Today is the 103rd anniversary of the birth of Jack Kerouac—but this is about his mother.
“As for my mother, there’s no other like her in the world, really. Did she bear me just to have a little child to bless her heart? She got her wish.” —Jack Kerouac, Desolation Angels
Gabrielle-Ange Lévesque was born in Quebec in 1895 and married fellow French-Canadian Léo-Alcide Kéroack in 1915.
Of the marriage, she gave birth to three children—Francois Gerard in 1916, Gabrielle Caroline (Nin) in 1918, and Jean-Louis (Jack) in 1922. Gerard died in 1926, and his short and saintly life is the subject of Kerouac’s Visions of Gerard (which I highly recommend).
Jack was born at 5:00pm on March 12, 1922, in the family house at 9 Lupine Road in Lowell, Massachusetts. From that moment forward he was Gabrielle’s Ti Jean, Little John.

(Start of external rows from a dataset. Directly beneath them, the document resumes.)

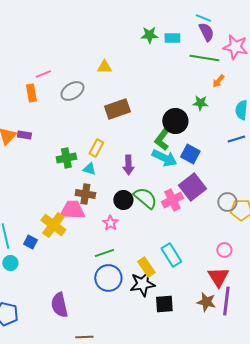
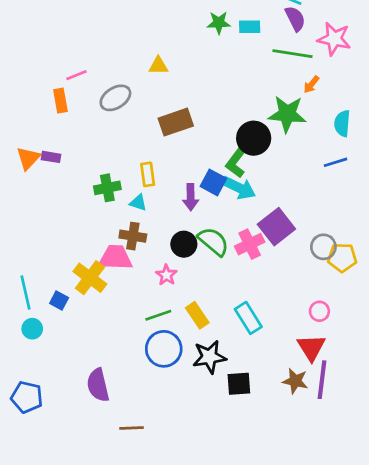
green star: (200, 103) -> (287, 114), size x1.8
yellow rectangle: (96, 148) -> (148, 174), turned -36
blue square: (190, 154) -> (213, 182), moved
yellow rectangle: (146, 267) -> (197, 315), moved

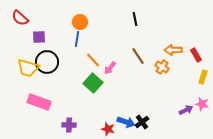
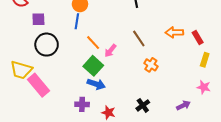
orange cross: (162, 67) -> (151, 65), moved
yellow trapezoid: (28, 68) -> (21, 70), moved
pink rectangle: (39, 102) -> (38, 85), turned 30
purple arrow: (186, 110) -> (183, 105), moved
blue arrow: (126, 122) -> (96, 84), moved
purple cross: (69, 125) -> (82, 104), moved

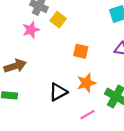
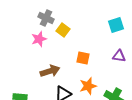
brown arrow: (15, 66) -> (50, 71), moved

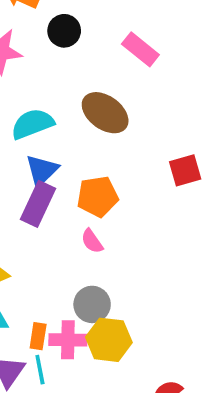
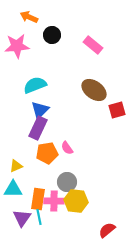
brown ellipse: (105, 113) -> (94, 90), moved
orange pentagon: (98, 196) -> (47, 153), moved
orange rectangle: (38, 336) -> (38, 199), size x1.5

Gabrielle, who everyone called mémère, was devoutly Catholic and intensely practical. “She spent no money on herself, dressing in shabby housedresses and clean aprons, her face round and serene under her glasses.” She was “fiercely devoted to her family … and was always at home cleaning, washing, cooking. (Jack) never forgot her cooking—pancakes and maple syrup and sausages for breakfast, for lunch hamburgers and pork chops; deserts of cherry pie with whipped cream; and for supper, liver pate sandwiches, followed by warm peach cake, or Leo’s favorite, date pie with whipped cream.’’1
After Gerard’s death at age 9, she was very protective of young Jack, and as he matured he became protective of her. Jack, along with his sister, cared for Gabrielle as best he could after Leo’s death in 1946, and even greater still after Nin’s death in 1964.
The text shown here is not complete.